GREAT info!!! THANK YOU!!! I added it to my fav's....

And, I like the new things you added to your side bar!!!

Kelsee said...

He has it right on! Wish it were as easy to do as it sounds though!

Thanks for inspiring me to be better once again!

Tiffany said...

Wow, that's one I need to work on. I'm sure it's tougher than it sounds. Hmmm, really needed that!:)

Tiffany said...
This comment has been removed by the author.
Mich said...

Love these posts! This is something I had never thought of thanks!

fawndear said...

Thanks for the reminder. It seems I need it daily.

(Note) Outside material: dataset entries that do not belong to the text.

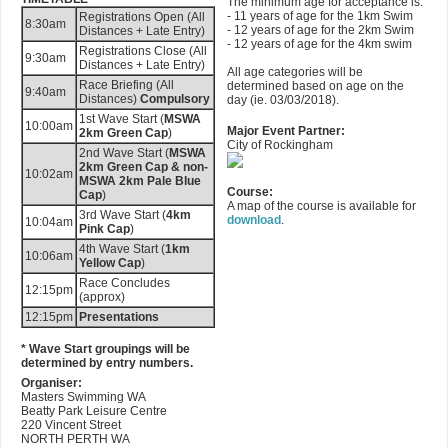
The minimum age for acceptance is:
- 11 years of age for the 1km Swim
Registrations Open (All
8:30am
- 12 years of age for the 2km Swim
Distances + Late Entry)
- 12 years of age for the 4km swim
Registrations Close (All
9:30am
Distances + Late Entry)
All age categories will be
Race Briefing (All
determined based on age on the
9:40am
Distances)
Compulsory
day (ie. 03/03/2018).
1st Wave Start (
MSWA
10:00am
Major Event Partner:
2km Green Cap
)
City of Rockingham
2nd Wave Start (
MSWA
2km Green Cap & non-
10:02am
MSWA 2km Pale Blue
Course:
Cap
)
A map of the course is available for
3rd Wave Start (
4km
download
.
10:04am
Pink Cap
)
4th Wave Start (
1km
10:06am
Yellow Cap
)
Race Concludes
12:15pm
(approx)
12:15pm
Presentations
* Wave Start groupings will be
determined by entry numbers.
Organiser:
Masters Swimming WA
Beatty Park Leisure Centre
220 Vincent Street
NORTH PERTH WA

His book 'Christlike Parenting' is one of my fav's.

Jodi said...


Yes that book is so powerful! It is also one of my favorites! My husband and I were asked by him to read it (edit and write a review) before it was published and so I literally scoured that one. It is one of those that sits right next to my scriptures when it comes to parenting. Incredible book! I am planning on talking about it in my next parenting post!

Jen said...

Thanks for the reminders. I am really bad at this one. I ask stupid questions all the time. It really is a way to take out frustrations. Not good. Now that it's said, it only makes sense, but not one I would have automatically thought of. Thanks!

Yvonne said...

I know I've asked stupid questions--thanks for the reminder and the link.